• Provided data:
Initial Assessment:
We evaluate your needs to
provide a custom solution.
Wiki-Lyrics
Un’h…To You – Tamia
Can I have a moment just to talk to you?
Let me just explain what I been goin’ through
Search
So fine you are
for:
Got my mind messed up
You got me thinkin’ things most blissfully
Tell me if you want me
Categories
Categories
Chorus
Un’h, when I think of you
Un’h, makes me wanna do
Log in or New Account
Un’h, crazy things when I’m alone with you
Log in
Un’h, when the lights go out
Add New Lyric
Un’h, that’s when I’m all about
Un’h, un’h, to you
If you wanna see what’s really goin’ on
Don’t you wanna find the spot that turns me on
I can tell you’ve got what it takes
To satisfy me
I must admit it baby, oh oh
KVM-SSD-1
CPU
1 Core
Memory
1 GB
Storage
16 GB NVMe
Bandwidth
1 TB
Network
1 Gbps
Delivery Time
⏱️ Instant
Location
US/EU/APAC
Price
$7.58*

---

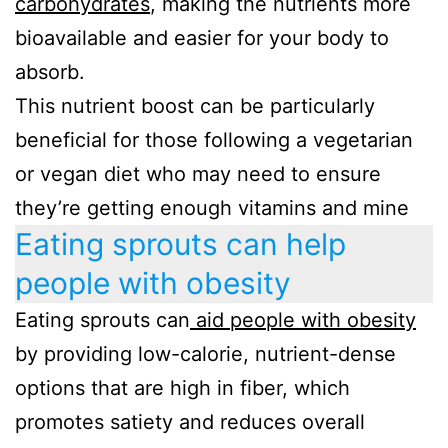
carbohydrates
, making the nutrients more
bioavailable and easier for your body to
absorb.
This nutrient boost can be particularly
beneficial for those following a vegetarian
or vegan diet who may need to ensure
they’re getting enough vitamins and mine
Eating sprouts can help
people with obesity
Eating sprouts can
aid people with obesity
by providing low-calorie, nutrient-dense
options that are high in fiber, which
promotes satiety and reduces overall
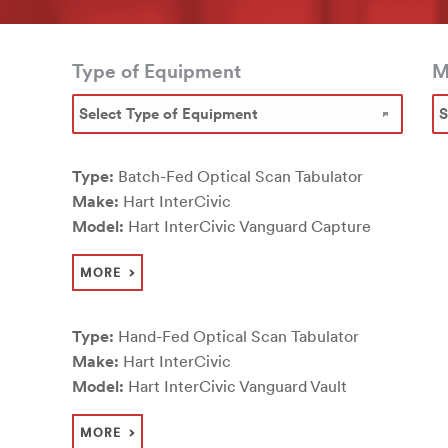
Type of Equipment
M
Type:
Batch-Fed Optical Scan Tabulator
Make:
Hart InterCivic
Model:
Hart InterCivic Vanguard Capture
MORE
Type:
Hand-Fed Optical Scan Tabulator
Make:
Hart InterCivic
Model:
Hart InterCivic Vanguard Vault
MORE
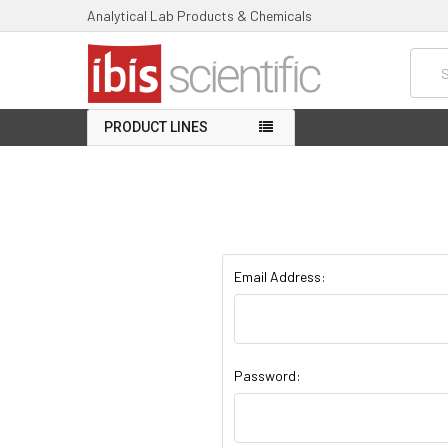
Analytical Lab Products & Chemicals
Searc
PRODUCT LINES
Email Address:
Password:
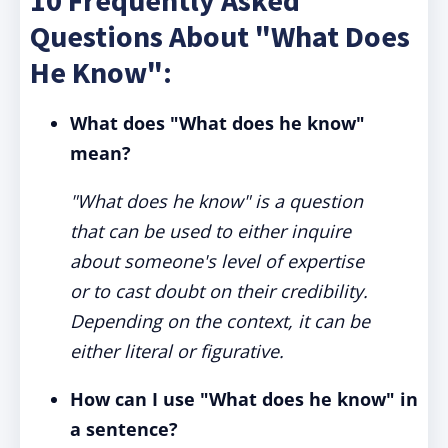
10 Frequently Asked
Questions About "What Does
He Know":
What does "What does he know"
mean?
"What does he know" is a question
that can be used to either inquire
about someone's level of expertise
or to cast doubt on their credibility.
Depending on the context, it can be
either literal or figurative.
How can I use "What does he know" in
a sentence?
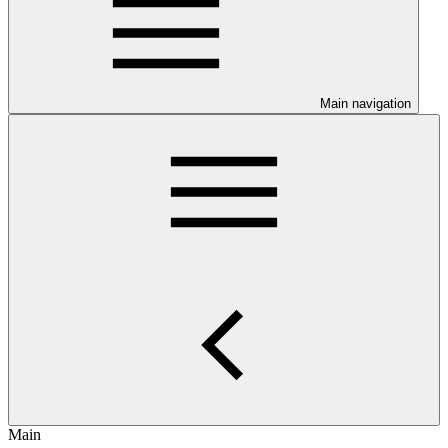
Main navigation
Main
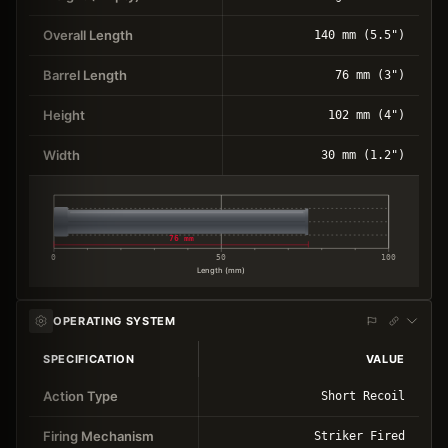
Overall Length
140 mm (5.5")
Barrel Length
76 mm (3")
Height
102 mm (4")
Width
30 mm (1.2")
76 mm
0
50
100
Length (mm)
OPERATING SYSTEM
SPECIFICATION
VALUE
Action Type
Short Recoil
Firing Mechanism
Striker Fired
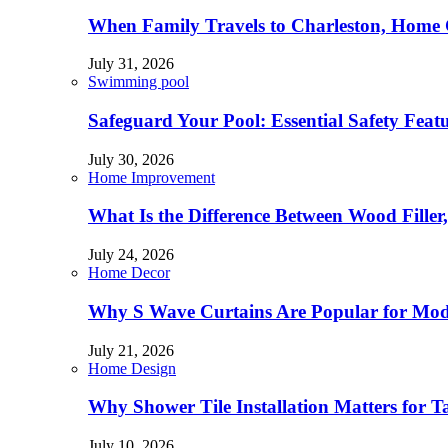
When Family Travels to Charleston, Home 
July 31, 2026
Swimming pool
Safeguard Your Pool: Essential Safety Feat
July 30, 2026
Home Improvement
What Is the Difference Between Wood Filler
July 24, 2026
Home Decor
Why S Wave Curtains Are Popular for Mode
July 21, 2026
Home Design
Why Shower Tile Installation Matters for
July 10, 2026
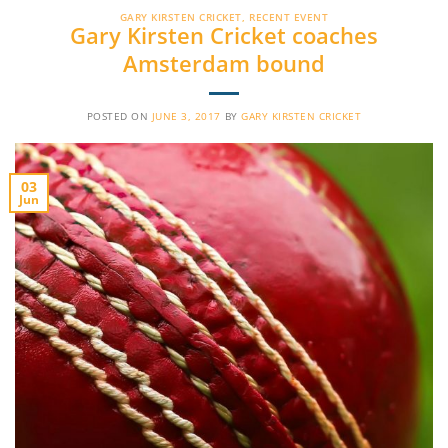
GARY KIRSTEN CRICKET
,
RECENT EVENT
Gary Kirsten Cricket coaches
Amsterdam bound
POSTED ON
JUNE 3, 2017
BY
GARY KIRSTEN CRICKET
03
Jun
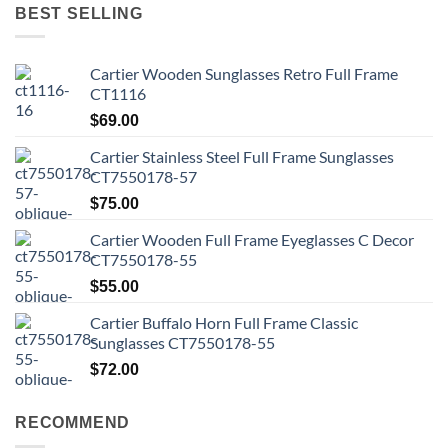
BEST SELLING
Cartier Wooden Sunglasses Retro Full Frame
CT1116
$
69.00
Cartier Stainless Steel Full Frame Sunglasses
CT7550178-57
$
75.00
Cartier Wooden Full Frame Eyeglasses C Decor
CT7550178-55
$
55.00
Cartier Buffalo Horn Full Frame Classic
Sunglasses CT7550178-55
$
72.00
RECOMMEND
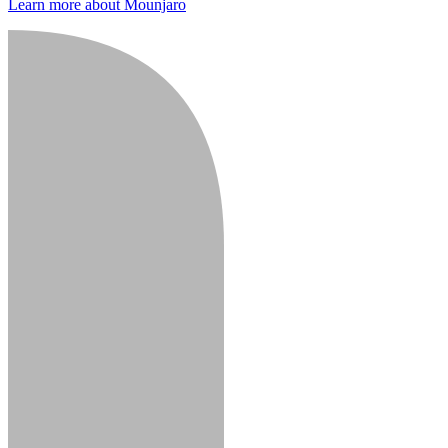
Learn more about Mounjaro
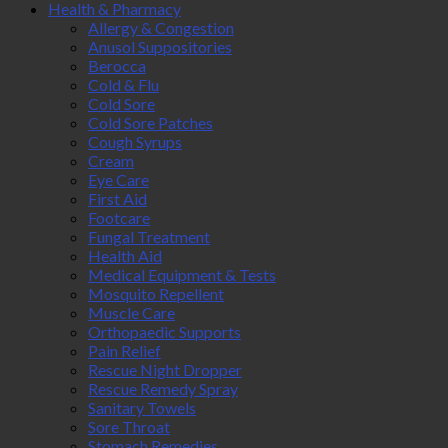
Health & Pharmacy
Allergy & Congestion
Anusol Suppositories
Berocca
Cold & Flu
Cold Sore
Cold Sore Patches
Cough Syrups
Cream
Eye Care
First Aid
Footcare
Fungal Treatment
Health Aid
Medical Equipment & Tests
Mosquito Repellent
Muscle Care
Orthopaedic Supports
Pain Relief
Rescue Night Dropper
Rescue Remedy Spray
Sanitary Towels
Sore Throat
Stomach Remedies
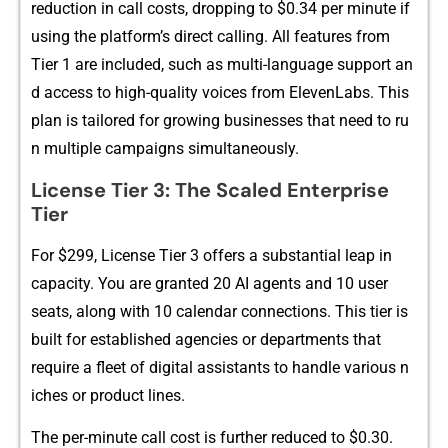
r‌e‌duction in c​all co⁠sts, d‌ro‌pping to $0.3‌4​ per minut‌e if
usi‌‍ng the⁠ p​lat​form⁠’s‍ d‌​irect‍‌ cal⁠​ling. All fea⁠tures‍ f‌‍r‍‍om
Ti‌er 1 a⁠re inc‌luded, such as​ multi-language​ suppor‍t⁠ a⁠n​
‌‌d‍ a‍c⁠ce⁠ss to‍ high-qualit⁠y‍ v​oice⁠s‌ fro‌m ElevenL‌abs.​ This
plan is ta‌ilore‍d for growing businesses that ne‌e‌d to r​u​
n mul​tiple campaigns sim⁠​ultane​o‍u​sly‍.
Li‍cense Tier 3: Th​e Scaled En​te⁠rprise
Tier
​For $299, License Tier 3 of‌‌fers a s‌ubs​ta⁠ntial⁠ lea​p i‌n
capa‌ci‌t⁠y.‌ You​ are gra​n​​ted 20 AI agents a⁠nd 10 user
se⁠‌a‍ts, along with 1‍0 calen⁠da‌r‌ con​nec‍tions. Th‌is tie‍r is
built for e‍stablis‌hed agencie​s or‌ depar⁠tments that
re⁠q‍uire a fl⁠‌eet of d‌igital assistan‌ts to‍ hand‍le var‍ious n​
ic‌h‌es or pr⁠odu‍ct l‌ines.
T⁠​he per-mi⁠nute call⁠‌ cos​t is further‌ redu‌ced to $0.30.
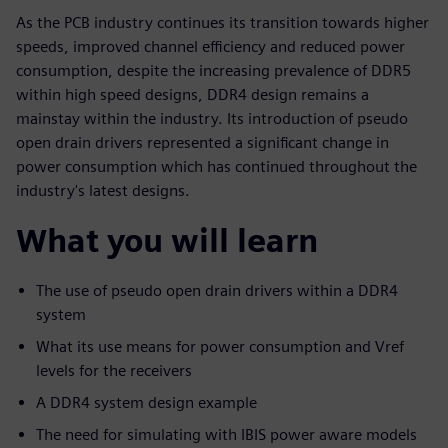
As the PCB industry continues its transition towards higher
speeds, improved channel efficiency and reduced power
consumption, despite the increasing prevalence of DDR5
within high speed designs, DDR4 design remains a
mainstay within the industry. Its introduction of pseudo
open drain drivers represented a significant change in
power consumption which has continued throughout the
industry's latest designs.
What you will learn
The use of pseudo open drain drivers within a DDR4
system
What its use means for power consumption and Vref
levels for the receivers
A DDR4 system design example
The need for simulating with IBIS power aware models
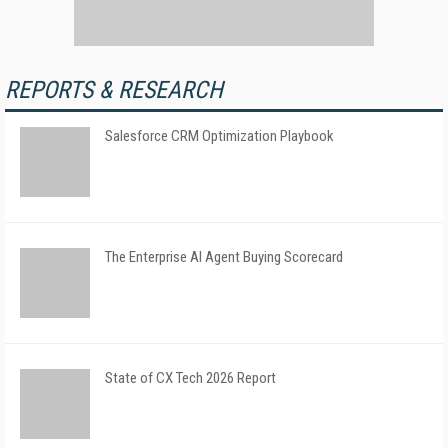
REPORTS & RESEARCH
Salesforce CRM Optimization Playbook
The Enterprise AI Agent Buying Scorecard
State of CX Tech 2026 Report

• About this task:
Write out again exactly the lines above from the one with "BEST SELLING" through the one with "fro‌m ElevenL‌abs.​ This", adding no other lines and no pictures.

• Finished exercise:
BEST SELLING
Cartier Wooden Sunglasses Retro Full Frame
CT1116
$
69.00
Cartier Stainless Steel Full Frame Sunglasses
CT7550178-57
$
75.00
Cartier Wooden Full Frame Eyeglasses C Decor
CT7550178-55
$
55.00
Cartier Buffalo Horn Full Frame Classic
Sunglasses CT7550178-55
$
72.00
RECOMMEND
Learn more about Mounjaro
Health & Pharmacy
Allergy & Congestion
Anusol Suppositories
Berocca
Cold & Flu
Cold Sore
Cold Sore Patches
Cough Syrups
Cream
Eye Care
First Aid
Footcare
Fungal Treatment
Health Aid
Medical Equipment & Tests
Mosquito Repellent
Muscle Care
Orthopaedic Supports
Pain Relief
Rescue Night Dropper
Rescue Remedy Spray
Sanitary Towels
Sore Throat
Stomach Remedies
r‌e‌duction in c​all co⁠sts, d‌ro‌pping to $0.3‌4​ per minut‌e if
usi‌‍ng the⁠ p​lat​form⁠’s‍ d‌​irect‍‌ cal⁠​ling. All fea⁠tures‍ f‌‍r‍‍om
Ti‌er 1 a⁠re inc‌luded, such as​ multi-language​ suppor‍t⁠ a⁠n​
‌‌d‍ a‍c⁠ce⁠ss to‍ high-qualit⁠y‍ v​oice⁠s‌ fro‌m ElevenL‌abs.​ This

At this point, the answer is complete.